When I got up to go to my hotel, Jean said she would be insulted if I didn’t stay with her. Actually, I was excited to accept her gracious invitation, so I did. We stayed up late, talking about the artists in her collections whom she had met. Among her favorites were Marcel Duchamp, George Brecht, and John Lennon, whom she insisted was also a very good artist. She kept up on new books and current exhibitions and was especially pleased when I brought her the Museum of Contemporary Art’s Rolywholyover A Circus exhibition box-catalog, filled with ephemera on John Cage, whom Jean admired and had met on several occasions.

Whenever I visited Jean Brown I stayed in the second-floor front bedroom across from the archive room where George Maciunas’s cabinets were installed. At the top of the stairs, the small desk where Jean wrote and made notes for her files looked out over the grassy back¬yard into the forest. It was a truly magical, inspired place, inhabited with spirit like I have experienced only a few times before in artists’ spaces or in nature. Inside the house one felt insulated from quotidian concerns, nurtured by the simple, well-designed Shaker furniture and Jean’s friendly tabby cat weaving through our legs.

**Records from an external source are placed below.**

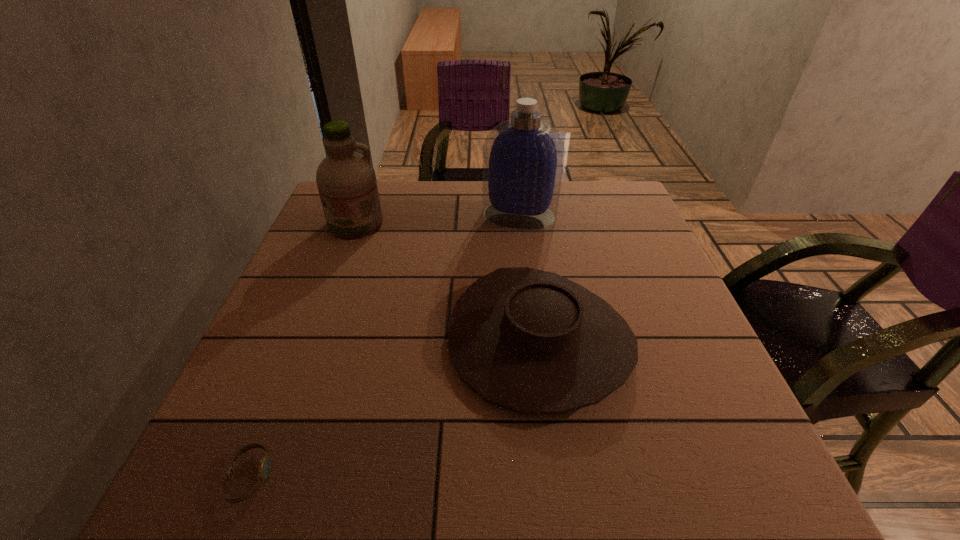 At what (x,y) coordinates should I click in order to perform the action: click on object that is at the near edge. Please return your answer as a coordinate pair (x, y). The image size is (960, 540). Looking at the image, I should click on (264, 467).

Where is `cleansing agent that is positioned at the left edge`? This screenshot has height=540, width=960. cleansing agent that is positioned at the left edge is located at coordinates (346, 180).

Find the location of a particular element. watch present at the left edge is located at coordinates (264, 467).

Where is `object that is at the right edge`? object that is at the right edge is located at coordinates point(531,341).

At what (x,y) coordinates should I click in order to perform the action: click on object present at the far left corner. Please return your answer as a coordinate pair (x, y). Looking at the image, I should click on (346, 180).

Find the location of a particular element. Image resolution: width=960 pixels, height=540 pixels. object that is at the near left corner is located at coordinates (264, 467).

In the image, there is a desktop. Identify the location of free space at the far edge. (572, 191).

Identify the location of vacant space at the near edge. (507, 497).

In the image, there is a desktop. What are the coordinates of `vacant space at the left edge` in the screenshot? It's located at (339, 240).

Identify the location of free spot at the right edge of the desktop. The height and width of the screenshot is (540, 960). (667, 434). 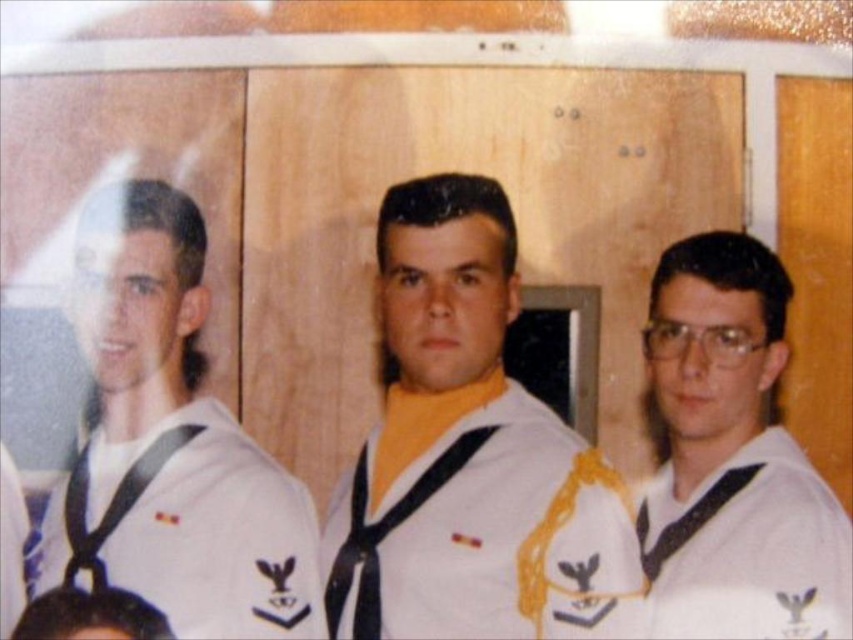 You are a photographer setting up a shoot in the room with the wooden wall. You need to position a camera on a tripod so that both the white matte uniform at center and the white matte sailor uniform at right are in frame. Given their height difference, which uniform should you adjust the tripod height to focus on to ensure both are visible?

The white matte uniform at center is much taller than the white matte sailor uniform at right, so adjusting the tripod height to focus on the white matte uniform at center will ensure both are visible in the frame. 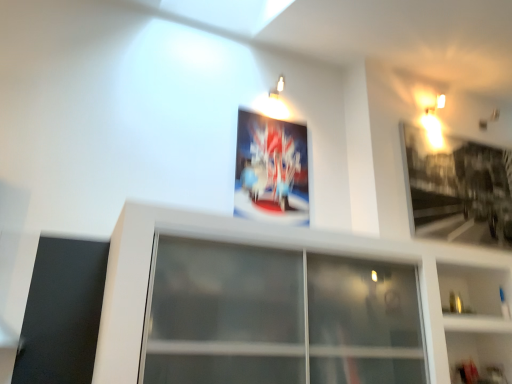 Measure the distance between metallic silver picture frame at upper right, which is the 2th picture frame in left-to-right order, and camera.

metallic silver picture frame at upper right, which is the 2th picture frame in left-to-right order, and camera are 10.36 feet apart.

Locate an element on the screen. The image size is (512, 384). metallic silver picture frame at upper right, which is the 2th picture frame in left-to-right order is located at coordinates (459, 190).

How much space does metallic poster at center, which is counted as the first picture frame, starting from the left, occupy vertically?

metallic poster at center, which is counted as the first picture frame, starting from the left, is 36.17 inches tall.

Identify the location of transparent glass window at center. Image resolution: width=512 pixels, height=384 pixels. (279, 317).

Is transparent glass window at center facing away from metallic poster at center, which is counted as the first picture frame, starting from the left?

No.

Who is shorter, transparent glass window at center or metallic poster at center, which is counted as the first picture frame, starting from the left?

With less height is transparent glass window at center.

Which is in front, transparent glass window at center or metallic poster at center, which is the second picture frame in right-to-left order?

transparent glass window at center is in front.

From the image's perspective, is white glossy shelf at lower right beneath metallic poster at center, which is the second picture frame in right-to-left order?

Yes.

Is white glossy shelf at lower right thinner than metallic poster at center, which is the second picture frame in right-to-left order?

No, white glossy shelf at lower right is not thinner than metallic poster at center, which is the second picture frame in right-to-left order.

Between white glossy shelf at lower right and metallic poster at center, which is counted as the first picture frame, starting from the left, which one has more height?

Standing taller between the two is metallic poster at center, which is counted as the first picture frame, starting from the left.

Are white glossy shelf at lower right and metallic poster at center, which is counted as the first picture frame, starting from the left, far apart?

Indeed, white glossy shelf at lower right is not near metallic poster at center, which is counted as the first picture frame, starting from the left.

In the image, is white glossy shelf at lower right positioned in front of or behind transparent glass window at center?

white glossy shelf at lower right is positioned farther from the viewer than transparent glass window at center.

Could you tell me if white glossy shelf at lower right is facing transparent glass window at center?

No, white glossy shelf at lower right is not turned towards transparent glass window at center.

From the image's perspective, which is above, white glossy shelf at lower right or transparent glass window at center?

transparent glass window at center appears higher in the image.

Which object is more forward, metallic poster at center, which is the second picture frame in right-to-left order, or white glossy shelf at lower right?

white glossy shelf at lower right is closer to the camera.

Looking at this image, considering the relative sizes of metallic poster at center, which is counted as the first picture frame, starting from the left, and white glossy shelf at lower right in the image provided, is metallic poster at center, which is counted as the first picture frame, starting from the left, wider than white glossy shelf at lower right?

No.

Can you confirm if metallic poster at center, which is the second picture frame in right-to-left order, is taller than white glossy shelf at lower right?

Correct, metallic poster at center, which is the second picture frame in right-to-left order, is much taller as white glossy shelf at lower right.

From the image's perspective, is metallic poster at center, which is counted as the first picture frame, starting from the left, under white glossy shelf at lower right?

No.

Who is taller, transparent glass window at center or white glossy shelf at lower right?

With more height is white glossy shelf at lower right.

From a real-world perspective, between transparent glass window at center and white glossy shelf at lower right, who is vertically higher?

transparent glass window at center, from a real-world perspective.

Considering the points (325, 330) and (483, 359), which point is in front, point (325, 330) or point (483, 359)?

Positioned in front is point (325, 330).

From the image's perspective, is transparent glass window at center on white glossy shelf at lower right?

Yes, from the image's perspective, transparent glass window at center is above white glossy shelf at lower right.

Considering the relative sizes of metallic silver picture frame at upper right, which is the 2th picture frame in left-to-right order, and metallic poster at center, which is counted as the first picture frame, starting from the left, in the image provided, is metallic silver picture frame at upper right, which is the 2th picture frame in left-to-right order, bigger than metallic poster at center, which is counted as the first picture frame, starting from the left,?

Correct, metallic silver picture frame at upper right, which is the 2th picture frame in left-to-right order, is larger in size than metallic poster at center, which is counted as the first picture frame, starting from the left.

Which is closer to the camera, (425, 143) or (291, 162)?

Point (425, 143) is farther from the camera than point (291, 162).

How far apart are metallic silver picture frame at upper right, the 1th picture frame viewed from the right, and metallic poster at center, which is counted as the first picture frame, starting from the left?

They are 1.18 meters apart.

Consider the image. In the image, is metallic silver picture frame at upper right, which is the 2th picture frame in left-to-right order, positioned in front of or behind metallic poster at center, which is counted as the first picture frame, starting from the left?

Clearly, metallic silver picture frame at upper right, which is the 2th picture frame in left-to-right order, is behind metallic poster at center, which is counted as the first picture frame, starting from the left.

Who is more distant, white glossy shelf at lower right or metallic silver picture frame at upper right, which is the 2th picture frame in left-to-right order?

metallic silver picture frame at upper right, which is the 2th picture frame in left-to-right order.

Is white glossy shelf at lower right completely or partially outside of metallic silver picture frame at upper right, the 1th picture frame viewed from the right?

Indeed, white glossy shelf at lower right is completely outside metallic silver picture frame at upper right, the 1th picture frame viewed from the right.

Who is shorter, white glossy shelf at lower right or metallic silver picture frame at upper right, the 1th picture frame viewed from the right?

white glossy shelf at lower right.

From a real-world perspective, which is physically above, white glossy shelf at lower right or metallic silver picture frame at upper right, the 1th picture frame viewed from the right?

metallic silver picture frame at upper right, the 1th picture frame viewed from the right, from a real-world perspective.

From a real-world perspective, count 2nd picture frames upward from the transparent glass window at center and point to it. Please provide its 2D coordinates.

[(271, 170)]

At what (x,y) coordinates should I click in order to perform the action: click on shelf in front of the metallic poster at center, which is the second picture frame in right-to-left order. Please return your answer as a coordinate pair (x, y). Looking at the image, I should click on (477, 317).

From the image, which object appears to be nearer to metallic silver picture frame at upper right, the 1th picture frame viewed from the right, metallic poster at center, which is counted as the first picture frame, starting from the left, or white glossy shelf at lower right?

The object closer to metallic silver picture frame at upper right, the 1th picture frame viewed from the right, is white glossy shelf at lower right.

Considering their positions, is metallic silver picture frame at upper right, which is the 2th picture frame in left-to-right order, positioned closer to metallic poster at center, which is the second picture frame in right-to-left order, than transparent glass window at center?

The object closer to metallic poster at center, which is the second picture frame in right-to-left order, is transparent glass window at center.

Estimate the real-world distances between objects in this image. Which object is closer to metallic silver picture frame at upper right, the 1th picture frame viewed from the right, metallic poster at center, which is counted as the first picture frame, starting from the left, or transparent glass window at center?

Among the two, metallic poster at center, which is counted as the first picture frame, starting from the left, is located nearer to metallic silver picture frame at upper right, the 1th picture frame viewed from the right.

Based on their spatial positions, is transparent glass window at center or metallic silver picture frame at upper right, which is the 2th picture frame in left-to-right order, closer to white glossy shelf at lower right?

Among the two, metallic silver picture frame at upper right, which is the 2th picture frame in left-to-right order, is located nearer to white glossy shelf at lower right.

Which object lies nearer to the anchor point white glossy shelf at lower right, metallic silver picture frame at upper right, the 1th picture frame viewed from the right, or metallic poster at center, which is counted as the first picture frame, starting from the left?

Among the two, metallic silver picture frame at upper right, the 1th picture frame viewed from the right, is located nearer to white glossy shelf at lower right.

Considering their positions, is metallic poster at center, which is counted as the first picture frame, starting from the left, positioned closer to white glossy shelf at lower right than transparent glass window at center?

Based on the image, transparent glass window at center appears to be nearer to white glossy shelf at lower right.

Based on the photo, considering their positions, is transparent glass window at center positioned closer to metallic poster at center, which is counted as the first picture frame, starting from the left, than white glossy shelf at lower right?

transparent glass window at center.

From the image, which object appears to be nearer to metallic silver picture frame at upper right, which is the 2th picture frame in left-to-right order, transparent glass window at center or metallic poster at center, which is the second picture frame in right-to-left order?

metallic poster at center, which is the second picture frame in right-to-left order, lies closer to metallic silver picture frame at upper right, which is the 2th picture frame in left-to-right order, than the other object.

Locate an element on the screen. Image resolution: width=512 pixels, height=384 pixels. picture frame situated between transparent glass window at center and white glossy shelf at lower right from left to right is located at coordinates (271, 170).

Image resolution: width=512 pixels, height=384 pixels. I want to click on picture frame between transparent glass window at center and metallic silver picture frame at upper right, which is the 2th picture frame in left-to-right order, from left to right, so click(x=271, y=170).

The image size is (512, 384). In order to click on shelf located between transparent glass window at center and metallic silver picture frame at upper right, the 1th picture frame viewed from the right, in the left-right direction in this screenshot , I will do `click(477, 317)`.

The height and width of the screenshot is (384, 512). Identify the location of shelf between metallic poster at center, which is counted as the first picture frame, starting from the left, and metallic silver picture frame at upper right, which is the 2th picture frame in left-to-right order, in the horizontal direction. (477, 317). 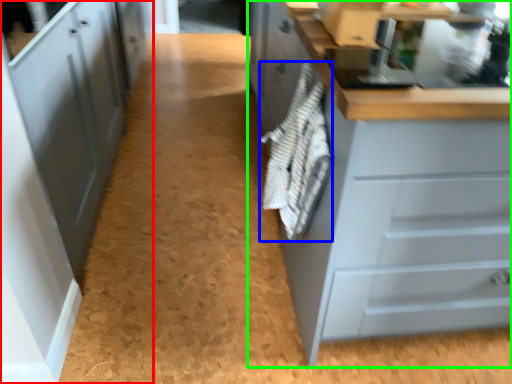 Question: Which is nearer to the cabinetry (highlighted by a red box)? material (highlighted by a blue box) or cabinetry (highlighted by a green box).

Choices:
 (A) material
 (B) cabinetry

Answer: (A) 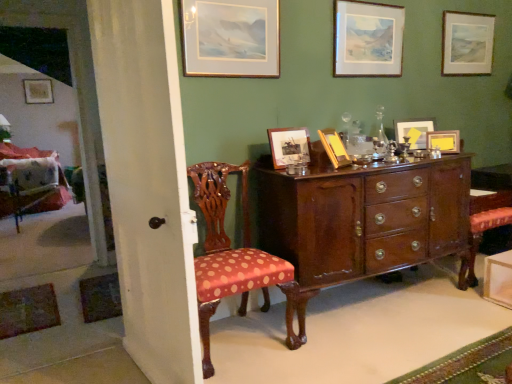 In order to click on vacant space underneath polka dot fabric chair at left, which appears as the second chair when viewed from the left (from a real-world perspective) in this screenshot , I will do `click(239, 339)`.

Tall pyramid shaped gray stone grave marker, surrounded by grass, trees, and hills in the distance

Jean Brown's grave. Sculpture by Rodney Ripps

Photo: Marcia Reed

Although the house is still there, Jean, the art, books, and furniture are all gone. Jean’s sons kindly allowed me to visit after her death to make some notes and do further research. Of course, and very sadly, it wasn’t the same. The nurturing, creative, and wry spirit had departed, although it is preserved in the Tyring¬ham cemetery by Jean’s unique grave¬stone, made by the American artist Rodney Ripps and inspired by Man Ray’s 1923 metronome with eye, Object to Be Destroyed. Like her, the gravestone is unforgettable. My fond memories of those Tyringham visits will never fade.